Cells pushed to the surface that quickly haven’t fully matured. They clump together and shed in visible white or grayish flakes rather than as individual, microscopic cells. The flakes tend to have an oily consistency because they’re coated in the sebum (skin oil) that started the cycle in the first place. Itching often accompanies the flaking, driven by the inflammatory byproducts left behind by fungal activity.
What Makes Some People More Prone
Dandruff isn’t caused by poor hygiene. It’s driven by factors largely outside your control. People who produce more sebum give Malassezia more fuel, which is why dandruff peaks during adolescence and early adulthood when oil glands are most active. Hormonal changes, stress, and certain illnesses that suppress immune function can also shift the microbial balance on your scalp.
Genetics play a role in how your skin reacts to oleic acid. Some people’s scalps tolerate it with minimal irritation, while others mount an aggressive inflammatory response that accelerates flaking. This is why two people with identical hygiene routines and similar oil production can have completely different experiences with dandruff.
How Weather and Environment Factor In
Dandruff often worsens in winter, and the reason is straightforward. Cold outdoor air holds less moisture, and indoor heating strips even more humidity from the environment. Together, they dry out the scalp’s outer barrier, the thin layer of oils and dead cells that normally locks in moisture and keeps irritants out. Once that barrier weakens, the scalp becomes more reactive to the same fungal byproducts it might tolerate during warmer months.
Interestingly, the initial dryness itself isn’t dandruff. Dry flakes from a dehydrated scalp are smaller and less oily than true dandruff flakes. But prolonged dryness can trigger a fungal response as the scalp overproduces oil to compensate, eventually creating conditions where Malassezia thrives and genuine dandruff develops. This is why some people notice seasonal flaking that starts mild and gradually worsens over the course of winter.
Dandruff vs. Seborrheic Dermatitis
Dandruff and seborrheic dermatitis exist on a spectrum of the same underlying process, but they differ in severity and location. Dandruff is confined to the scalp and produces white, oily flakes with occasional redness. Seborrheic dermatitis produces yellowish, thicker scales that stick to the skin, along with noticeable redness and more intense itching. It also spreads beyond the scalp to other oil-rich areas: the creases beside the nose, behind the ears, on the eyebrows, eyelids, and sometimes the chest or back. The pattern is typically symmetrical, appearing on both sides of the face or body.
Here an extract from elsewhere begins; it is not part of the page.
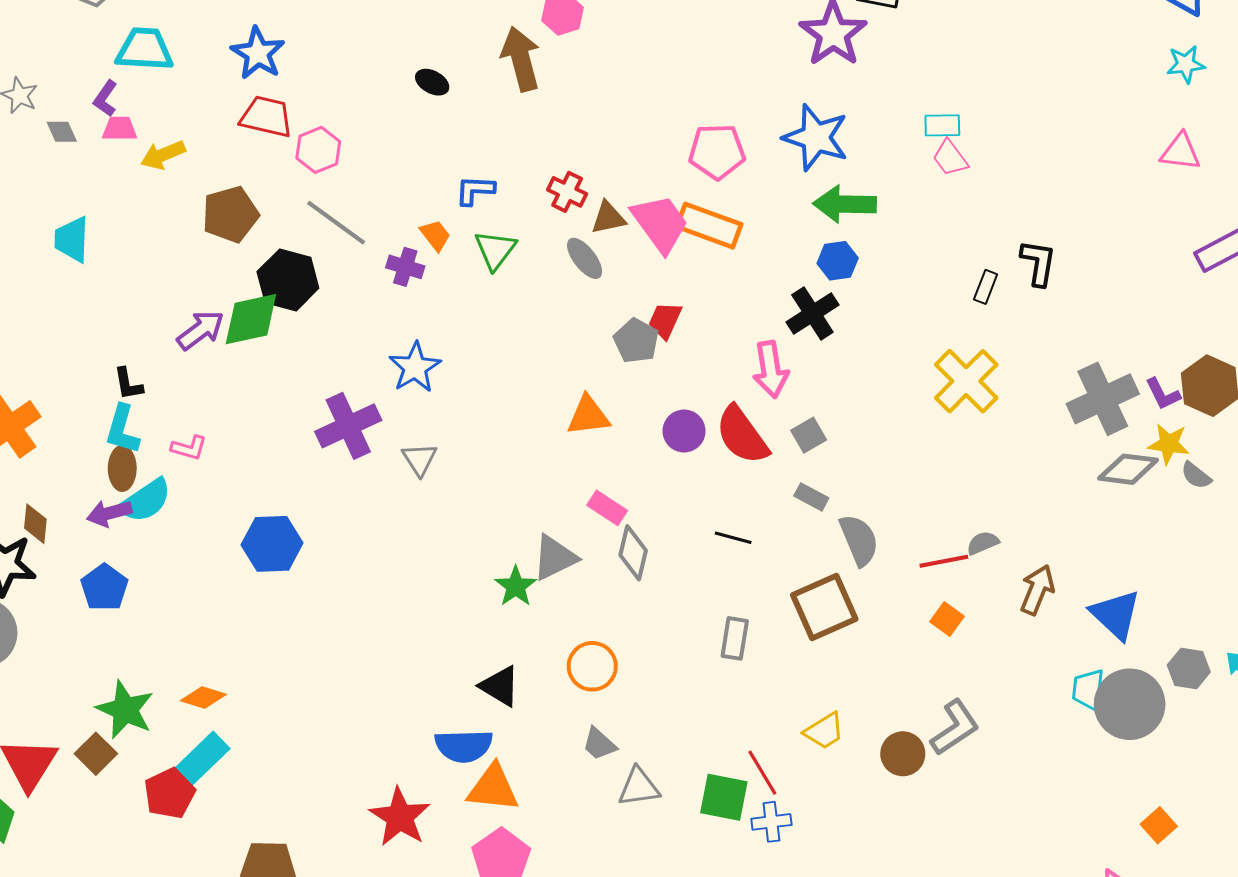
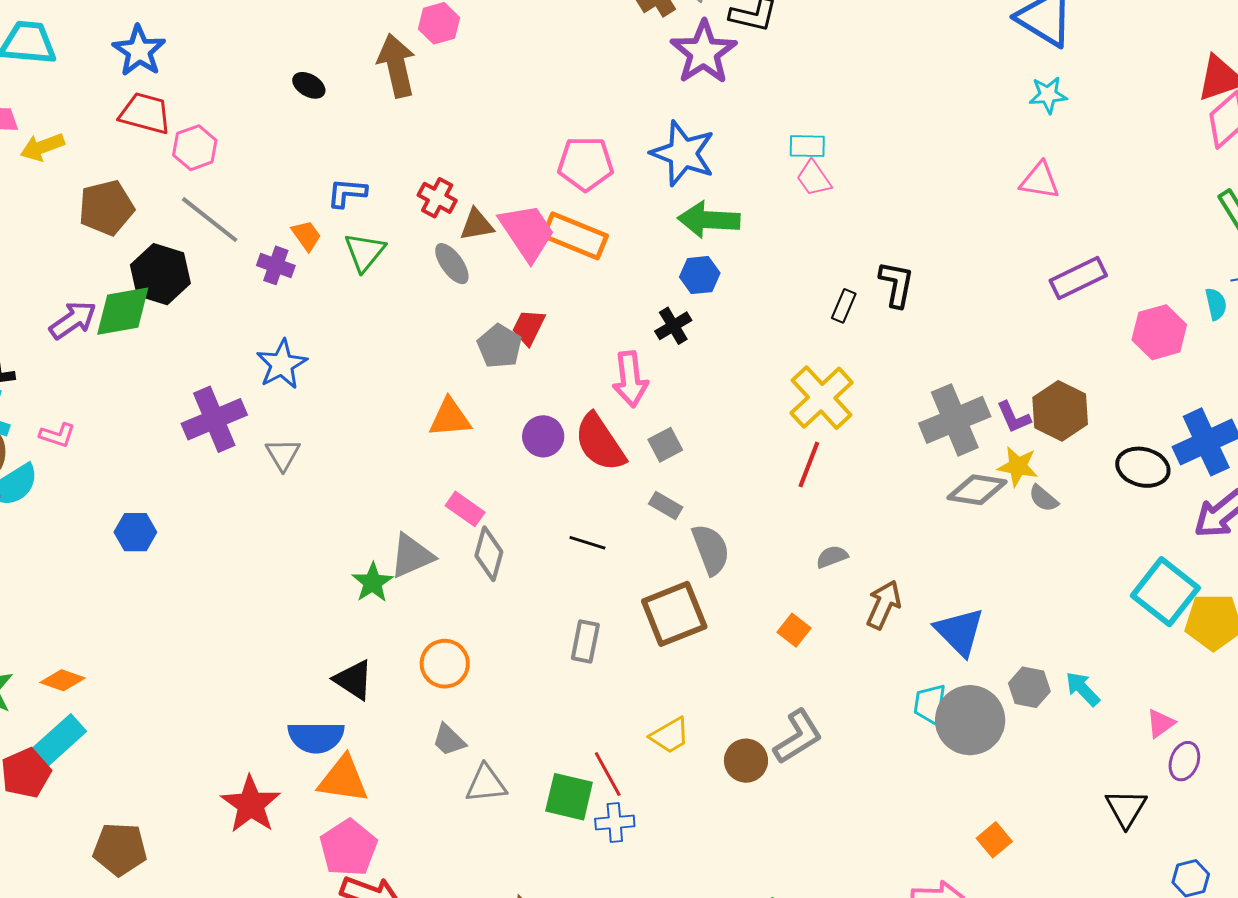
black cross: (812, 313) -> (673, 326), size x0.7
blue hexagon: (272, 544) -> (135, 532), size x0.7
red line: (944, 561) -> (809, 465), moved, turned -60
If your flaking is limited to the scalp and responds to over-the-counter antifungal shampoos, you’re likely dealing with dandruff. If it’s spreading to your face or body, producing thick yellow scales, or not improving with standard treatment, seborrheic dermatitis is more likely.
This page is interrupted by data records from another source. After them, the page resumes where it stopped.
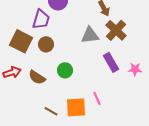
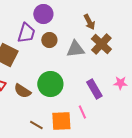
brown circle: (46, 44) -> (49, 40), moved
purple rectangle: (111, 62) -> (94, 89), moved
green circle: (65, 70) -> (50, 84), size x1.6

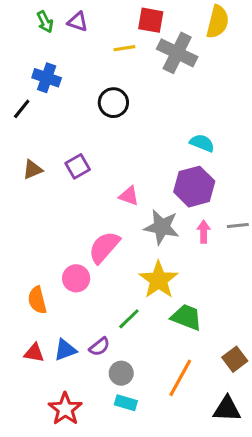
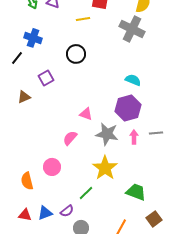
gray cross: (177, 53) -> (132, 29), moved
purple square: (78, 166) -> (46, 78), moved
pink semicircle: (104, 247) -> (70, 138), moved, size x0.7
green trapezoid: (187, 317) -> (136, 192), moved

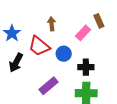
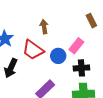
pink rectangle: (83, 33) -> (76, 46), moved

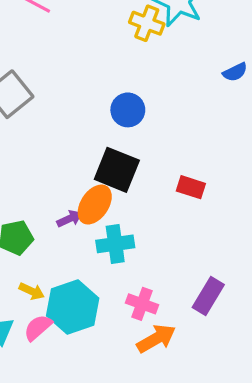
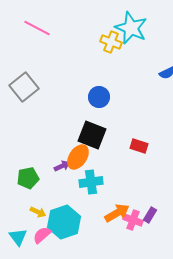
purple rectangle: (208, 296) -> (150, 215), size x0.7
pink cross: (142, 304) -> (133, 220), moved
orange arrow: (156, 339) -> (117, 213), moved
How Antidandruff Treatments Work
Most antidandruff shampoos target the root cause: Malassezia overgrowth. Ingredients like zinc pyrithione, ketoconazole, and selenium sulfide reduce the fungal population on your scalp, which slows the chain reaction of irritation, rapid cell turnover, and flaking. Others, like salicylic acid, work by loosening and removing the clumped flakes themselves without directly addressing the fungus.
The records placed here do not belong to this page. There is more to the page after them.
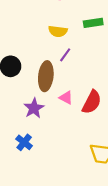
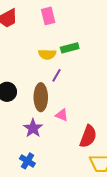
green rectangle: (93, 23) -> (70, 48), moved
red semicircle: (92, 102) -> (88, 136), moved

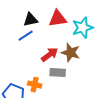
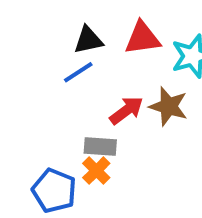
gray rectangle: (58, 73) -> (100, 146), moved
orange cross: (35, 85) -> (96, 171), turned 32

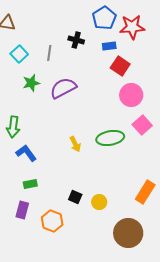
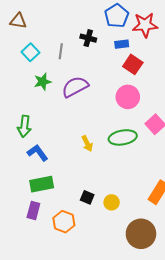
pink circle: (131, 95) -> (128, 97), moved
green rectangle: (30, 184) -> (42, 184), size x1.6

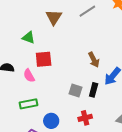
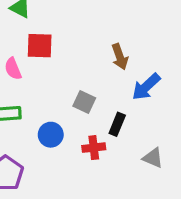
black rectangle: (94, 90) -> (117, 124), moved
blue circle: (51, 121) -> (51, 135), moved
Because dandruff is a recurring condition rather than a one-time event, treatment typically works only as long as you continue using it. Stopping usually allows Malassezia populations to rebound within a few weeks. Many people find that rotating between two or three different active ingredients prevents their scalp from adapting to a single one. Washing frequency matters too. Infrequent shampooing allows sebum to accumulate on the scalp, feeding the fungus and worsening symptoms. For most people with dandruff, washing every other day or daily with a medicated shampoo controls flaking effectively.